Alabama Parole Board should resist ACLU push to release more prisoners
By PAUL DEMARCO / Columnist
Note: This is an opinion column.
Based on a recent report, it appears that the ACLU is more worried about convicted felons than the safety of Alabama communities.
The report by the ACLU of Alabama is critical of the Alabama Board of Pardons and Paroles for the reforms that have reduced the number of paroles.
The parole board under the leadership of former Attorney General Charlie Graddick has taken to looking at each potential individual who is up for a parole on a case by case basis. The reforms enacted by the Alabama Legislature and Governor Kay Ivey were much needed. Before the changes, crime victim advocates rightly complained about the number of early paroles of violent felons.
With the changes to the Board, the number of paroles has declined based on the board now restricting who is eligible for parole and who can now be released.
The ACLU is complaining about prison overcrowding and blaming the parole board for exacerbating the problem.
It is not the job of the Alabama Board of Pardons and Paroles to resolve the issues with the corrections system of the state. The responsibility for addressing problems with the state’s prisons rest with Alabama leaders.

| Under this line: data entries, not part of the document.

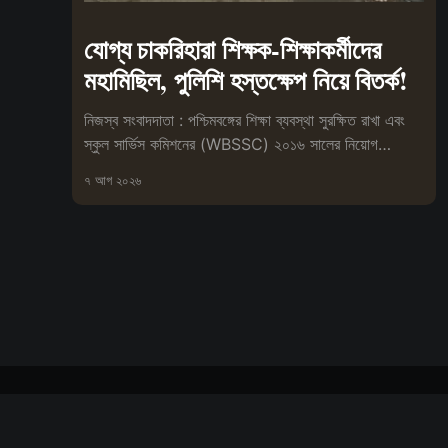
যোগ্য চাকরিহারা শিক্ষক-শিক্ষাকর্মীদের
মহামিছিল, পুলিশি হস্তক্ষেপ নিয়ে বিতর্ক!
নিজস্ব সংবাদদাতা : পশ্চিমবঙ্গের শিক্ষা ব্যবস্থা সুরক্ষিত রাখা এবং
স্কুল সার্ভিস কমিশনের (WBSSC) ২০১৬ সালের নিয়োগ
প্রক্রিয়া বাতিলের
৭ আগ ২০২৬
বিপ্লবী সংবাদ দর্পণ
© ২০২৬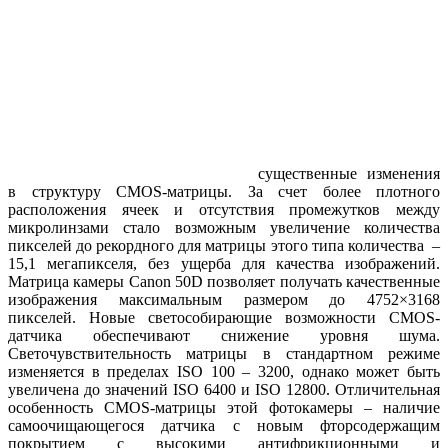
существенные изменения
в структуру CMOS-матрицы. За счет более плотного
расположения ячеек и отсутствия промежутков между
микролинзами стало возможным увеличение количества
пикселей до рекордного для матрицы этого типа количества –
15,1 мегапикселя, без ущерба для качества изображений.
Матрица камеры Canon 50D позволяет получать качественные
изображения максимальным размером до 4752×3168
пикселей. Новые светособирающие возможности CMOS-
датчика обеспечивают снижение уровня шума.
Светочувствительность матрицы в стандартном режиме
изменяется в пределах ISO 100 – 3200, однако может быть
увеличена до значений ISO 6400 и ISO 12800. Отличительная
особенность CMOS-матрицы этой фотокамеры – наличие
самоочищающегося датчика с новым фторсодержащим
покрытием с высокими антифрикционными и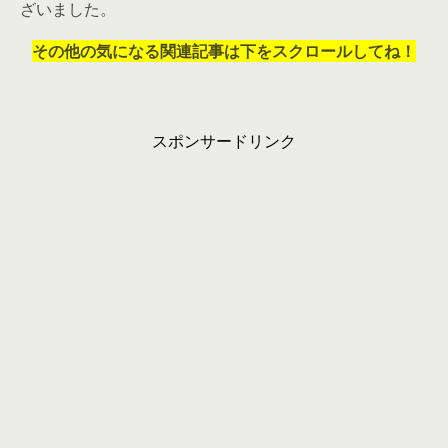
ざいました。
その他の気になる関連記事は下をスクロールしてね！
スポンサードリンク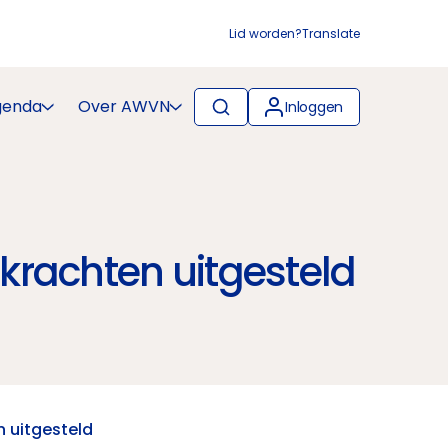
Lid worden?
Translate
genda
Over AWVN
Inloggen
skrachten uitgesteld
n uitgesteld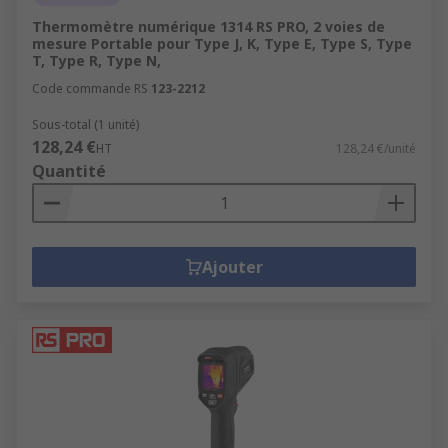
Thermomètre numérique 1314 RS PRO, 2 voies de
mesure Portable pour Type J, K, Type E, Type S, Type
T, Type R, Type N,
Code commande RS
123-2212
Sous-total (1 unité)
128,24 €
HT
128,24 €/unité
Quantité
Ajouter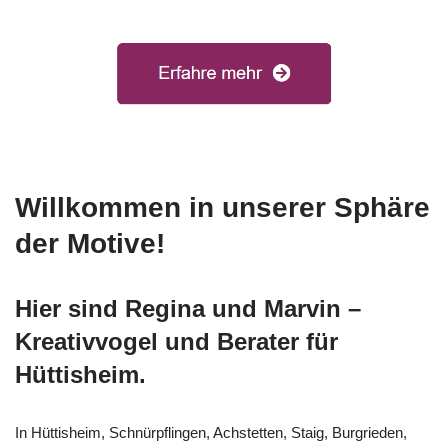
Willkommen in unserer Sphäre
der Motive!
Hier sind Regina und Marvin –
Kreativvogel und Berater für
Hüttisheim.
In Hüttisheim, Schnürpflingen, Achstetten, Staig, Burgrieden,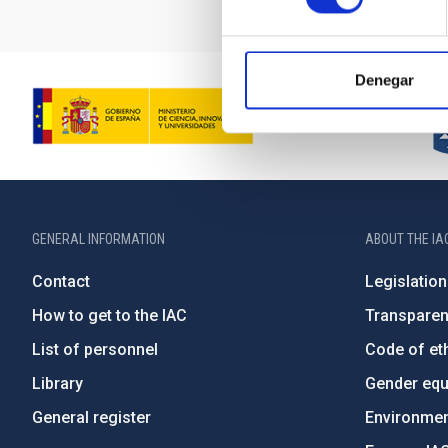
Denegar
GENERAL INFORMATION
ABOUT THE IA
Contact
Legislation
How to get to the IAC
Transpare
List of personnel
Code of eth
Library
Gender equa
General register
Environment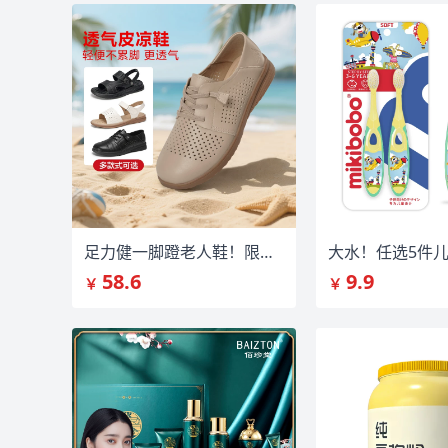
足力健一脚蹬老人鞋！限时补贴
58.6
9.9
￥
￥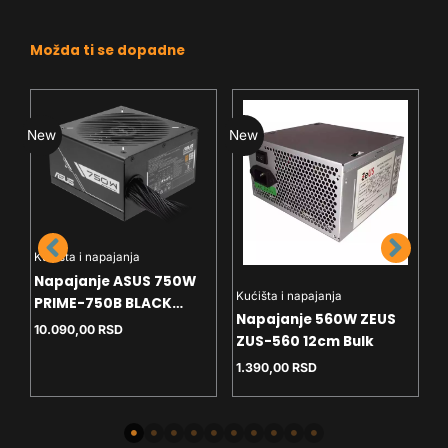
Možda ti se dopadne
New
New
Kućišta i napajanja
Napajanje ASUS 750W
Kućišta i napajanja
K
PRIME-750B BLACK
Napajanje 560W ZEUS
D
ATX12V 80+ Bronze
10.090,00
RSD
M
ZUS-560 12cm Bulk
p
Modularno
1.390,00
RSD
9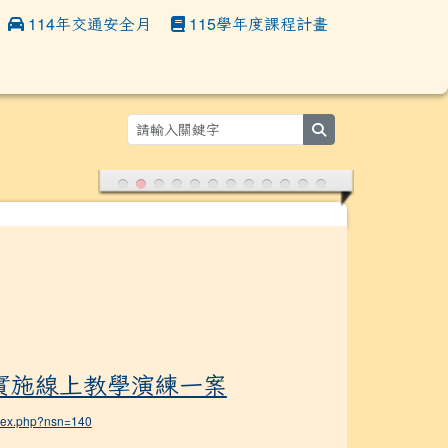
114年交通安全月
115學年度課程計畫
:::
search
練一案
實施線上教學演練一案
ndex.php?nsn=140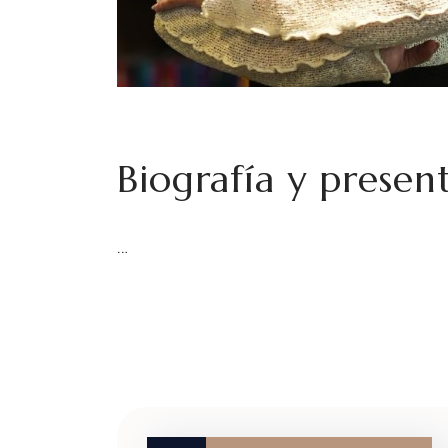
Biografía y presen
…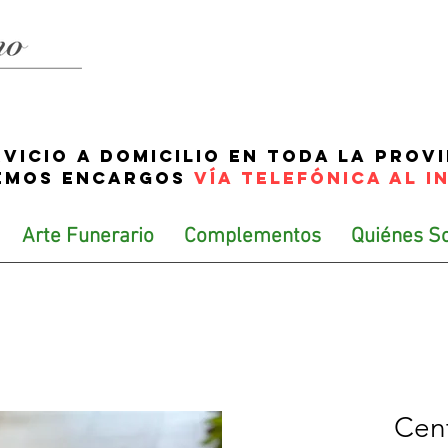
rvicio a domicilio en toda la prov
EMOS ENCARGOS
VÍA TELEFÓNICA AL I
Arte Funerario
Complementos
Quiénes S
Cent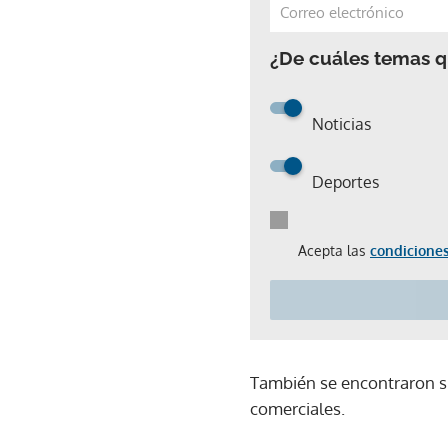
¿De cuáles temas qu
Noticias
Deportes
Acepta las
condiciones
También se encontraron sie
comerciales.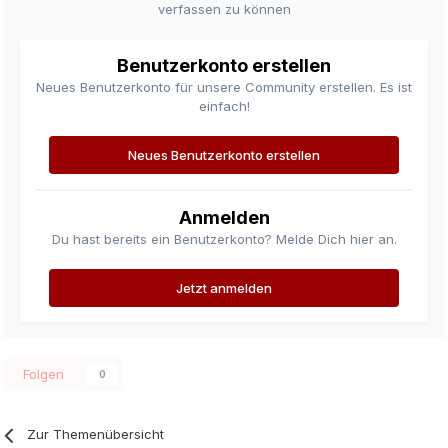
verfassen zu können
Benutzerkonto erstellen
Neues Benutzerkonto für unsere Community erstellen. Es ist
einfach!
Neues Benutzerkonto erstellen
Anmelden
Du hast bereits ein Benutzerkonto? Melde Dich hier an.
Jetzt anmelden
Folgen
0
Zur Themenübersicht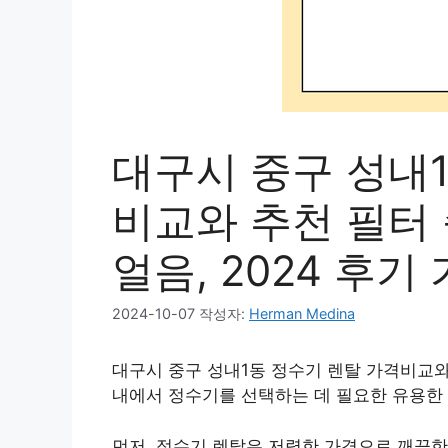
대구시 중구 성내
비교와 추천 필터 순
얼음, 2024 후기
2024-10-07
작성자:
Herman Medina
대구시 중구 성내1동 정수기 렌탈 가격비교와 추
내에서 정수기를 선택하는 데 필요한 유용한
먼저, 정수기 렌탈은 저렴한 가격으로 깨끗한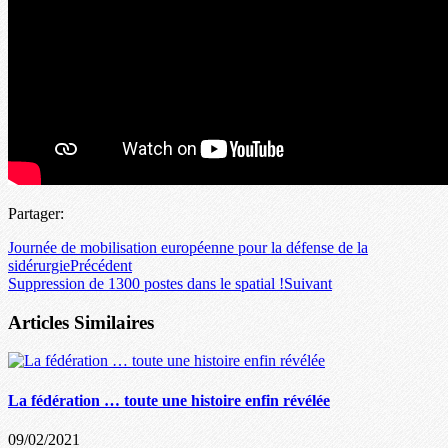
Partager:
Journée de mobilisation européenne pour la défense de la
sidérurgie
Précédent
Suppression de 1300 postes dans le spatial !
Suivant
Articles Similaires
La fédération … toute une histoire enfin révélée
09/02/2021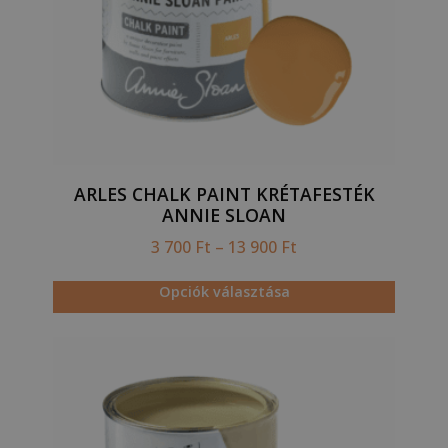
ARLES CHALK PAINT KRÉTAFESTÉK
ANNIE SLOAN
3 700
Ft
–
13 900
Ft
Opciók választása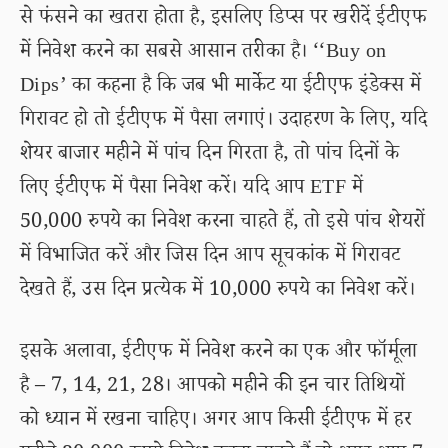
से फंसने का खतरा होता है, इसलिए डिप्स पर खरीदें ईटीएफ
में निवेश करने का सबसे आसान तरीका है। ‘‘Buy on
Dips’ का कहना है कि जब भी मार्केट या ईटीएफ इंडेक्स में
गिरावट हो तो ईटीएफ में पैसा लगाएं। उदाहरण के लिए, यदि
शेयर बाजार महीने में पांच दिन गिरता है, तो पांच दिनों के
लिए ईटीएफ में पैसा निवेश करें। यदि आप ETF में
50,000 रुपये का निवेश करना चाहते हैं, तो इसे पांच शेयरों
में विभाजित करें और जिस दिन आप सूचकांक में गिरावट
देखते हैं, उस दिन प्रत्येक में 10,000 रुपये का निवेश करें।
इसके अलावा, ईटीएफ में निवेश करने का एक और फॉर्मूला
है – 7, 14, 21, 28। आपको महीने की इन चार तिथियों
को ध्यान में रखना चाहिए। अगर आप किसी ईटीएफ में हर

The Board must continue to address each individual incarcerated to determine if they meet requirements for release, including the concerns of crime victims.
The ACLU is wrong to ask the Board to allow prisoners to be set free to free up prison space.
Public safety and crime victims are finally being made a priority at the Alabama Board of Pardons and Paroles, and it should stay that way.
Paul DeMarco is a former member of the Alabama House of Representatives.